In actuality, above plan having the join order of the non-parallel plan executes faster at 8.564sec versus 29.94sec for the unforced parallel plan.

Below is the natural plan for query 5 at DOP 1, having cost 4445, and execution time 72.70sec.

Q5 a

The natural parallel plan for Q5 has the structure below. In this case, the query was written to force the join order of the parallel plan, and then set to DOP 1. This is done so that the plan structure is easier to discern without excessive complexity of the parallelism operators. The plan cost at DOP 2 is 3243.31 and execution time 107.62, significantly longer than for DOP 1.

Q5 a

If the plan at DOP2 had been forced to the same join order as at DOP 1, the plan cost is 3244.02, or 0.022% higher. In fact, the forced plan is much quicker at 23.469 than both the DOP 1 plan and the natural DOP 2 plan.

Q15 is the other query that has negative scaling from DOP 1 to 2, miraculously recovers at DOP 4 and higher relative to DOP 1. This is a strange case. The execution plans are similar at various DOP levels, but there is a slight difference at DOP2. but not the other levels.

It is not always the case that the non-parallel plan structure is better than the parallel plan structure. Q7 has a super-scaling gain of 2.969X from DOP 1 to 2, an outstanding gain of 1.908 from DOP 2 to 4, then another super-scaling gain of 3.072 from DOP 4 to 8, before trailing off, all with HT enabled.

However, Q7 performance is less at DOP 2-10 with HT disabled than with HT enabled, when the results should be similar. This results in Q7 show an incredible 1.8X gain from HT disabled DOP 10 to HT enabled DOP 20. With HT enabled in UEFI, the gain from DOP 10 to 20 is 1.25X, which is very good but not irrationally high.

Below is the natural plan at DOP 1, cost 4780 and execution time 114.96sec.

Q7 a

It changes to another plan at DOP 2, and then a third plan at DOP 4, for which the structure is shown below, but forced to DOP 1, cost 5840, execution time 102.074sec. The forced DOP 2 plan cost is 4614, execution time 31.895, whereas the natural DOP 2 plan cost 3710.8, execution time 38.72.

Q7 a

In this case, it is the parallel plan at DOP 4 and higher that runs faster at all DOP levels instead of the DOP 1 or 2 plans. In forcing the plan to the DOP 4+ plan, normal good scaling results are observed.

Query Optimizer Cost Model

(this should be a separate article)
The root cause of most of these anomalies is that the cost formulas for execution operations are based on very simple, fix model.

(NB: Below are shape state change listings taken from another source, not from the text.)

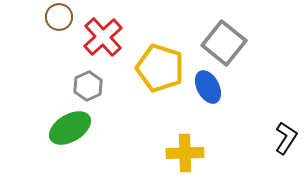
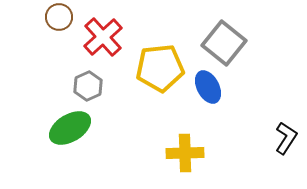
yellow pentagon: rotated 24 degrees counterclockwise
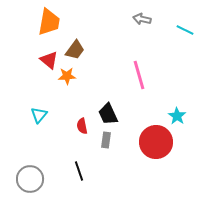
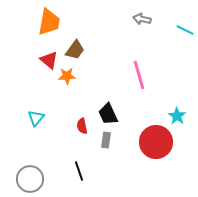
cyan triangle: moved 3 px left, 3 px down
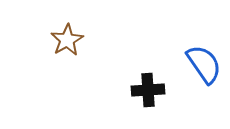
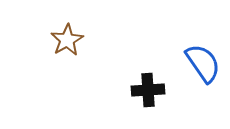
blue semicircle: moved 1 px left, 1 px up
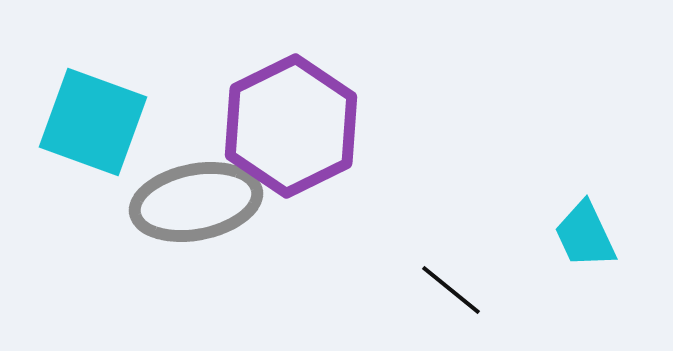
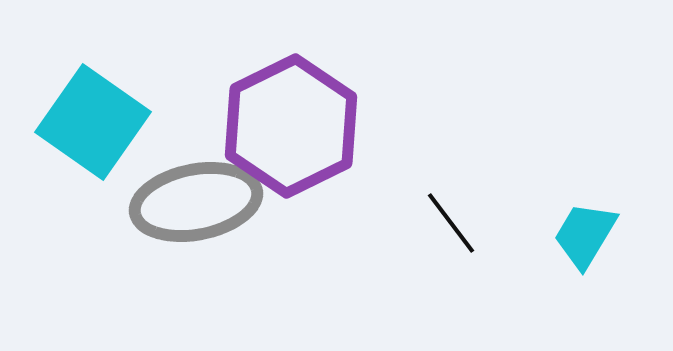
cyan square: rotated 15 degrees clockwise
cyan trapezoid: rotated 56 degrees clockwise
black line: moved 67 px up; rotated 14 degrees clockwise
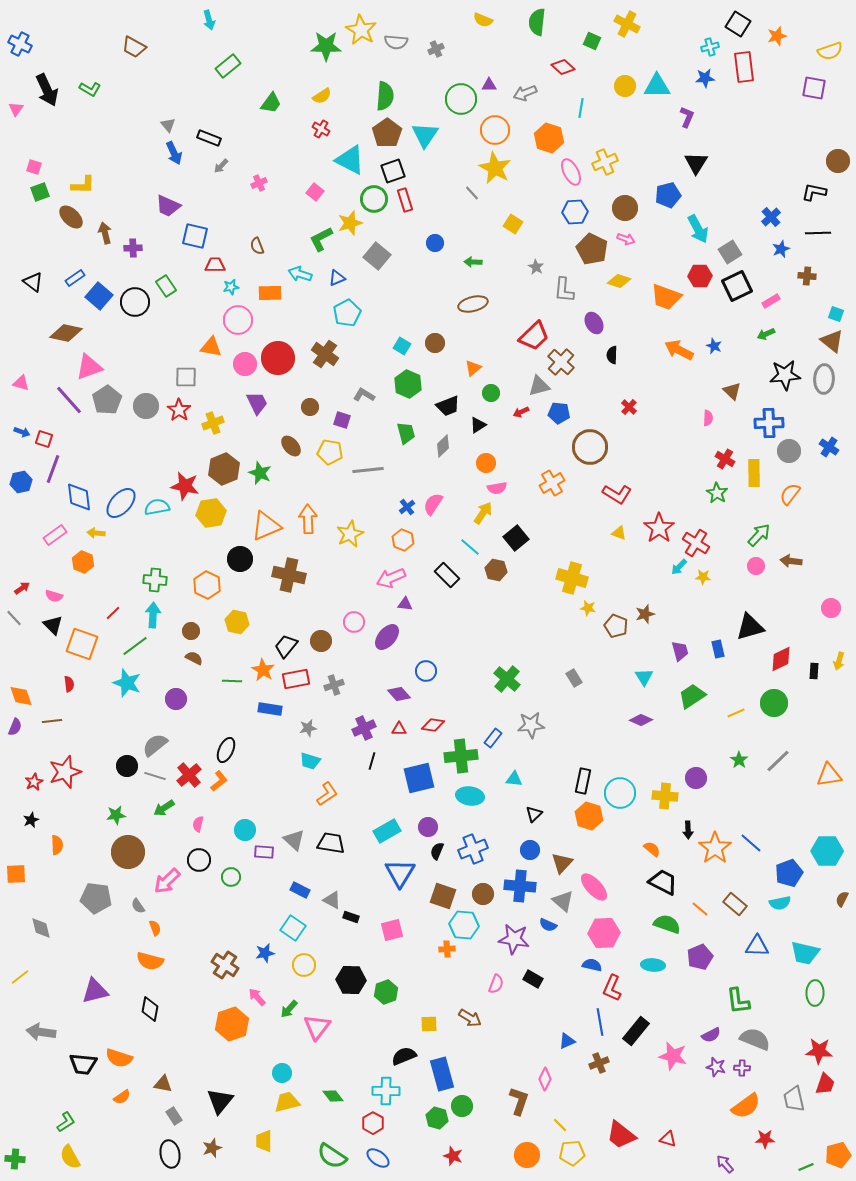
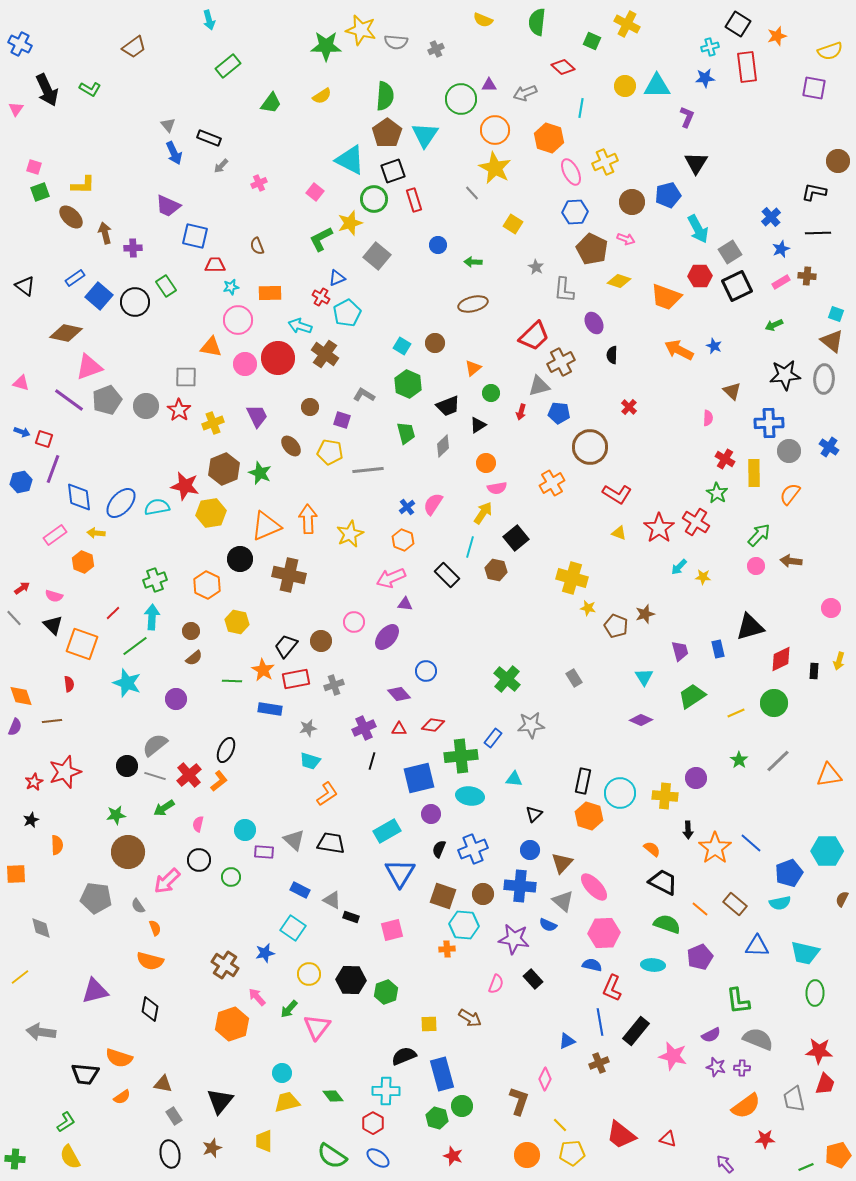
yellow star at (361, 30): rotated 16 degrees counterclockwise
brown trapezoid at (134, 47): rotated 65 degrees counterclockwise
red rectangle at (744, 67): moved 3 px right
red cross at (321, 129): moved 168 px down
red rectangle at (405, 200): moved 9 px right
brown circle at (625, 208): moved 7 px right, 6 px up
blue circle at (435, 243): moved 3 px right, 2 px down
cyan arrow at (300, 274): moved 52 px down
black triangle at (33, 282): moved 8 px left, 4 px down
pink rectangle at (771, 301): moved 10 px right, 19 px up
green arrow at (766, 334): moved 8 px right, 9 px up
brown cross at (561, 362): rotated 20 degrees clockwise
purple line at (69, 400): rotated 12 degrees counterclockwise
gray pentagon at (107, 400): rotated 12 degrees clockwise
purple trapezoid at (257, 403): moved 13 px down
red arrow at (521, 412): rotated 49 degrees counterclockwise
red cross at (696, 543): moved 21 px up
cyan line at (470, 547): rotated 65 degrees clockwise
green cross at (155, 580): rotated 25 degrees counterclockwise
cyan arrow at (153, 615): moved 1 px left, 2 px down
brown semicircle at (194, 658): rotated 114 degrees clockwise
purple circle at (428, 827): moved 3 px right, 13 px up
black semicircle at (437, 851): moved 2 px right, 2 px up
yellow circle at (304, 965): moved 5 px right, 9 px down
black rectangle at (533, 979): rotated 18 degrees clockwise
gray semicircle at (755, 1039): moved 3 px right
black trapezoid at (83, 1064): moved 2 px right, 10 px down
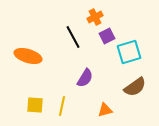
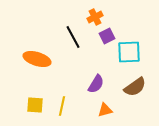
cyan square: rotated 15 degrees clockwise
orange ellipse: moved 9 px right, 3 px down
purple semicircle: moved 11 px right, 6 px down
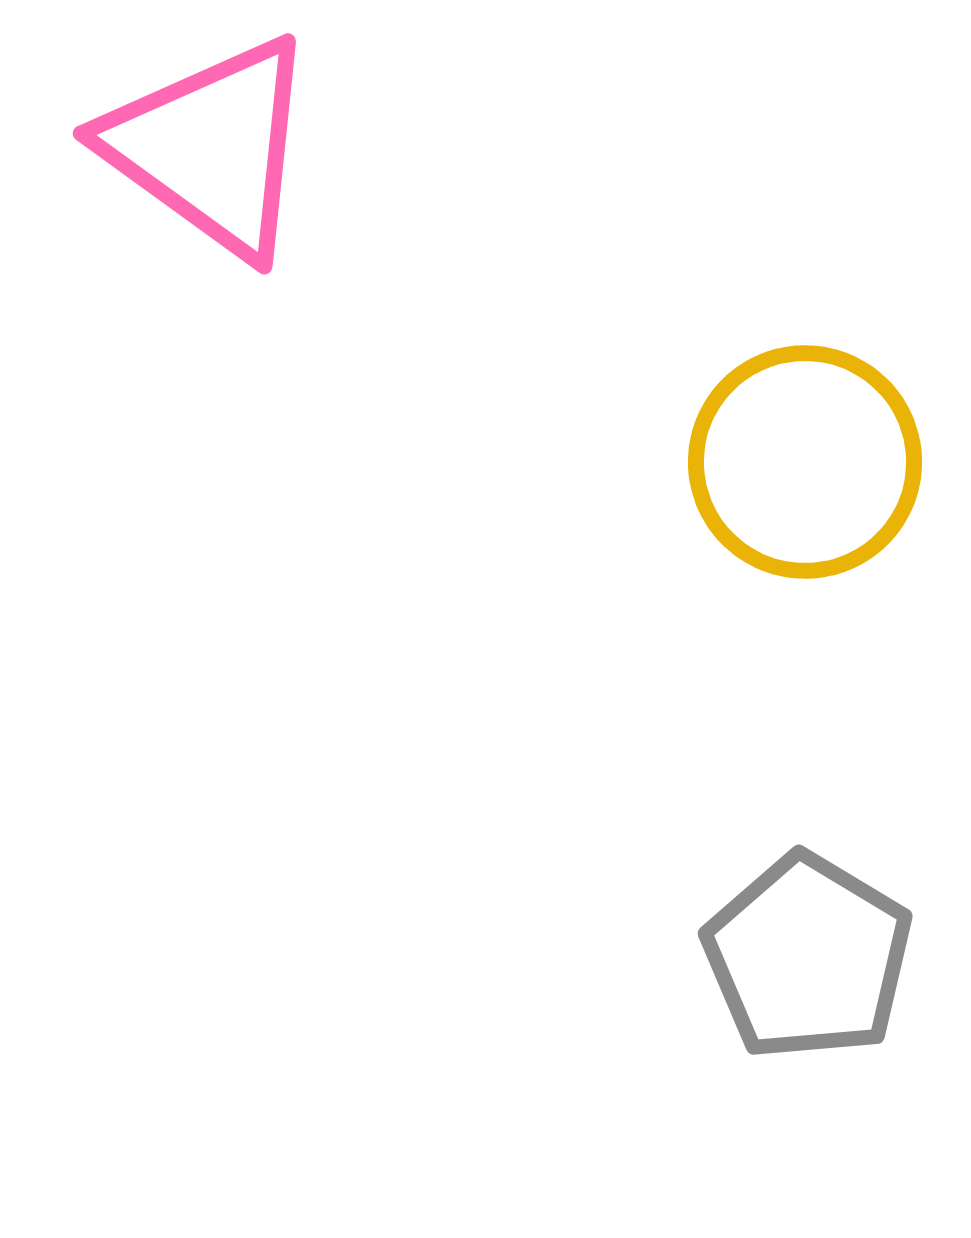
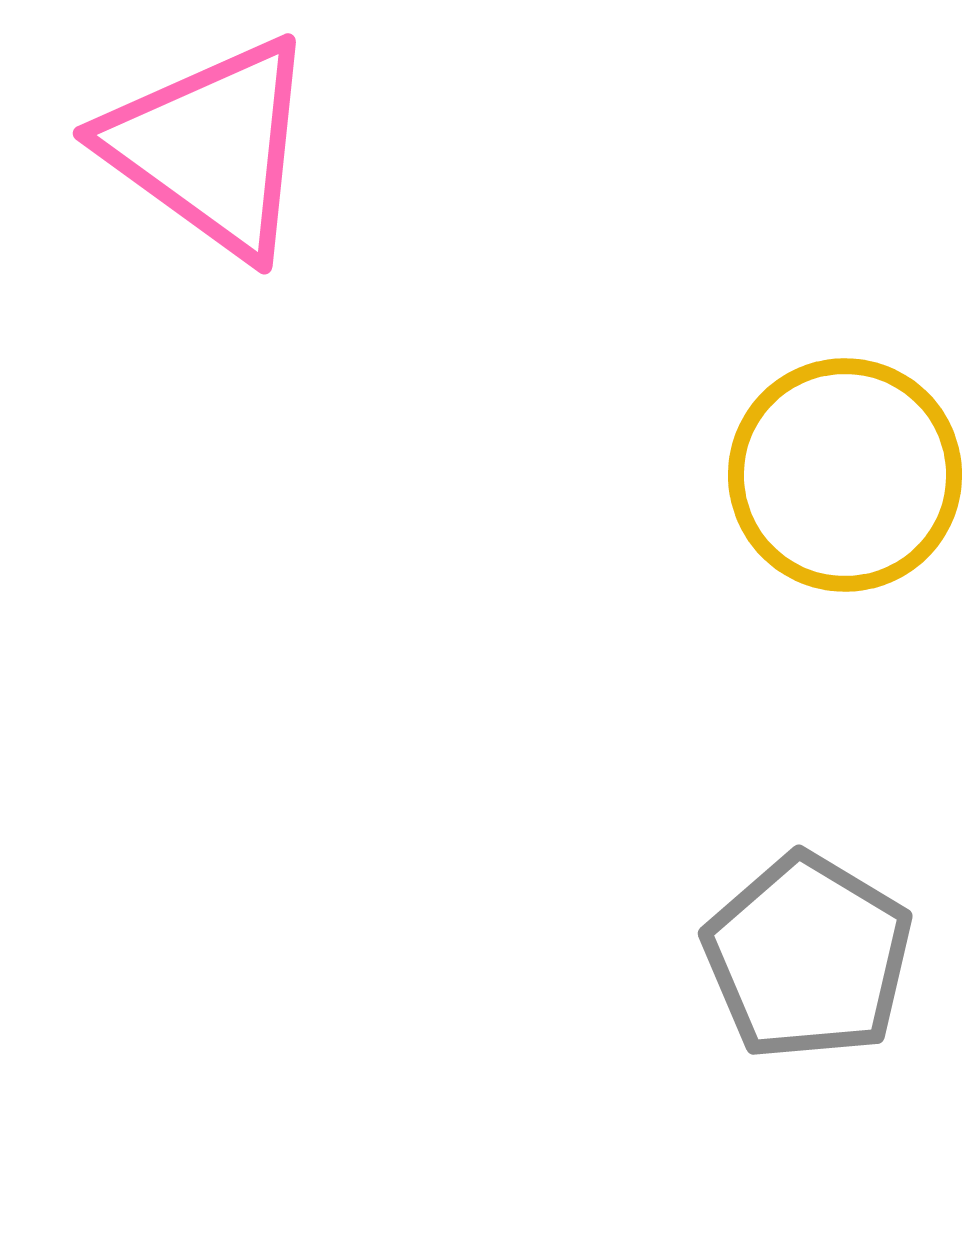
yellow circle: moved 40 px right, 13 px down
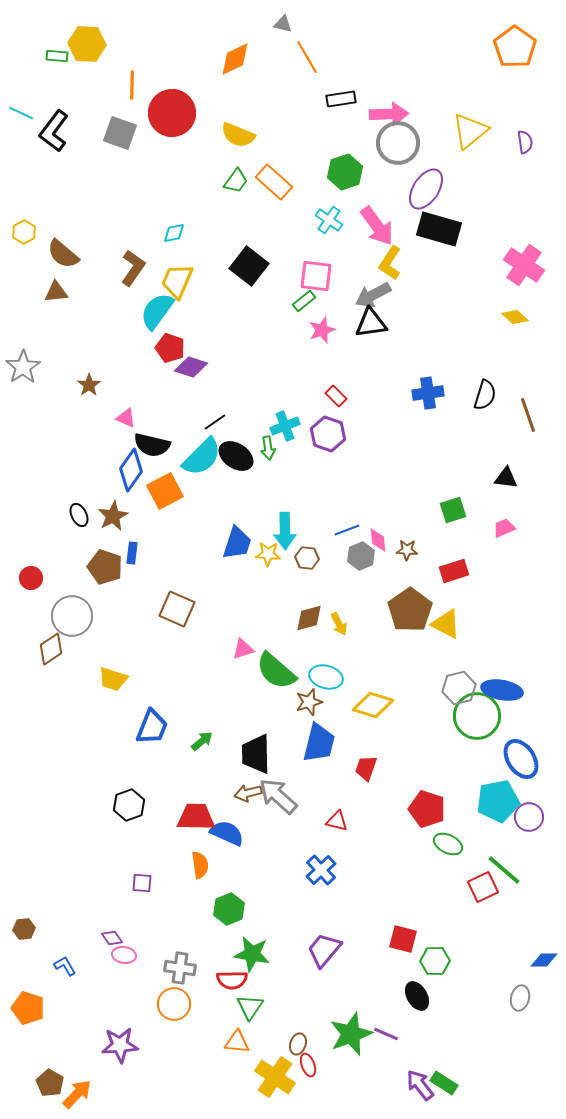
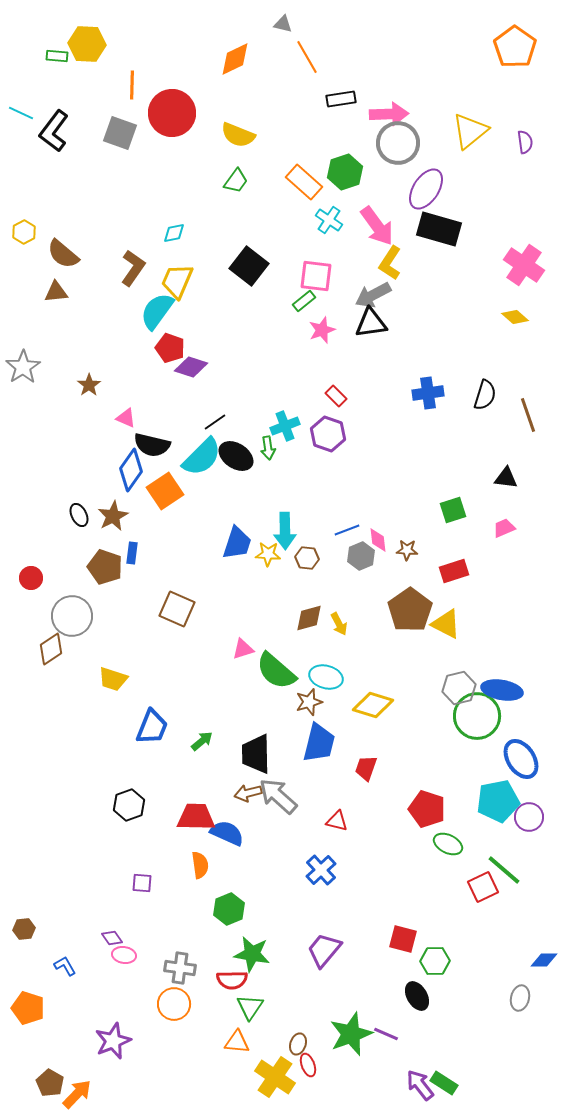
orange rectangle at (274, 182): moved 30 px right
orange square at (165, 491): rotated 6 degrees counterclockwise
purple star at (120, 1045): moved 7 px left, 4 px up; rotated 18 degrees counterclockwise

The model is adequate for transaction processing in which queries have highly selective search arguments. But the model is poor in assessing the index seek plus key lookup versus scan cross-over point.

The SQL Server query optimizer employs a fixed model for IO cost. The model is 320 IOPS for operations assumed to be random (key lookups and loop join inner source) 1350 pages/sec × 8KB/page = 10,800KB/s for sequential IO operations (scans and range seeks). The absolute values of random and sequential IOPS are not important, as it is the ratio that effects the execution plan.

Furthermore, the cost model assumes that IO is saturated at DOP 1 for accesses to source tables and indexes. A parallel plan does not reduce the IO cost in source accesses. IO cost is reduced in accordance with DOP in intermediate hash and sort operations. For storage on a small number of hard disks, IO is saturated at DOP 1. A very large HDD array is capable of scaling sequential IO with parallelism. A proper SSD array is capable of that and also scaling random IO.

Why does the cost model assume saturated IO for source accesses but scalable IO for intermediate non-source operations? It is as if one developer designed the model for source, another did the model for intermediate, but they did not talk to each other to present a consist picture. The two developers may sit in adjacent cubicles.

A second issue is that the cost model underestimates row access cost, and essentially does not model column and logic costs. This is evident in the plan cost of for a query doing a row count versus aggregating one or more columns. There is no difference between a count or any number of column aggregations. There is a small cost assessed for the first logic operation (example multiply two columns), but not for additional columns or logic. In actuality, column and logic might be the large part of an aggregation query.

The combined effect of the query optimizer cost model limitations is that it has no meaningful capability to predict the degree of scaling to be expected with parallelism. There are only two controls: the cost threshold for parallelism, and the max degree of parallelism. The query optimizer employs parallelism when the parallel plan has a model cost of just slightly lower than the non-parallel plan and if the non-parallel plan cost is over the threshold.

This was not a huge issue back when big systems had a total of four processor cores. A modern system up to 24 cores per socket in the current generation as well as typically having multiple sockets. The all or nothing strategy is seriously inadequate. It is now important to have the ability to assess what degree of parallelism to employ. This should be determined based on the query cost and expected scaling characteristics.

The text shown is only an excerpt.